Isaiah Bowen, Garth Bowen
Posted at 6:55 PM, Jul 20, 2020
and last updated 2020-07-20 18:55:57-04

RICHMOND, Va. -- Attorney General Mark Herring has filed a brief asking a Richmond judge to dissolve the current injunction that bars the removal of the Robert E. Lee statue.

The lawsuit, filed by William Gregory, who is the great-grandson of one of the original families that signed over the monument, alleges that Governor Ralph Northam and Virginia officials have failed to protect the Lee Monument grounds and that plans to remove the statue violate the original agreement.

In the brief, Herring argues the plaintiff lacks standing to block the removal and the government's effort to take down the statue is lawful.

“The assertion at the heart of this case is staggering," Herring wrote. "Plaintiff insists that a single person—who claims, at most, an undefined fractional interest in property conveyed to the Commonwealth 130 years ago—may indefinitely veto a popularly elected Governor’s decision to relocate a massive, government-owned statue of Robert E. Lee from one area of Commonwealth ownership and control to another.

According to plaintiff, no matter how tenuous his case to relief is and no matter how much pain that statue inflicts—especially on the descendants of people Lee fought to keep in bondage—plaintiff’s preference that the statue remain where it now stands must prevail over the will of Virginians as expressed through their duly elected Governor. Plaintiff’s claims are antithetical to foundational principles of democratic governance, and those principles should begin and end this case."
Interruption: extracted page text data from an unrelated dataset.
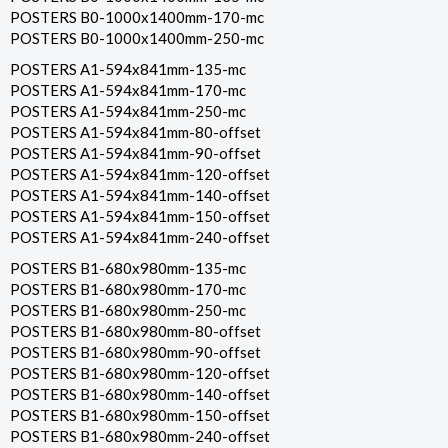
POSTERS B0-1000x1400mm-170-mc
POSTERS B0-1000x1400mm-250-mc
POSTERS A1-594x841mm-135-mc
POSTERS A1-594x841mm-170-mc
POSTERS A1-594x841mm-250-mc
POSTERS A1-594x841mm-80-offset
POSTERS A1-594x841mm-90-offset
POSTERS A1-594x841mm-120-offset
POSTERS A1-594x841mm-140-offset
POSTERS A1-594x841mm-150-offset
POSTERS A1-594x841mm-240-offset
POSTERS B1-680x980mm-135-mc
POSTERS B1-680x980mm-170-mc
POSTERS B1-680x980mm-250-mc
POSTERS B1-680x980mm-80-offset
POSTERS B1-680x980mm-90-offset
POSTERS B1-680x980mm-120-offset
POSTERS B1-680x980mm-140-offset
POSTERS B1-680x980mm-150-offset
POSTERS B1-680x980mm-240-offset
On June 18, Richmond Circuit Judge Bradley Cavedo dismissed Gregory’s case for lack of standing, but extended an injunction barring removal of the statue so that the plaintiff could amend his complaint.

Herring says the new complaint includes "little in the way of new arguments or evidence."

Judge W. Reilly Marchant could decide the case when he hears the case for a permanent injunction on Thursday, July 23.

The Gregory lawsuit is the only state court litigation involving the Lee statue after several residents of Monument Avenue dropped a separate case last week.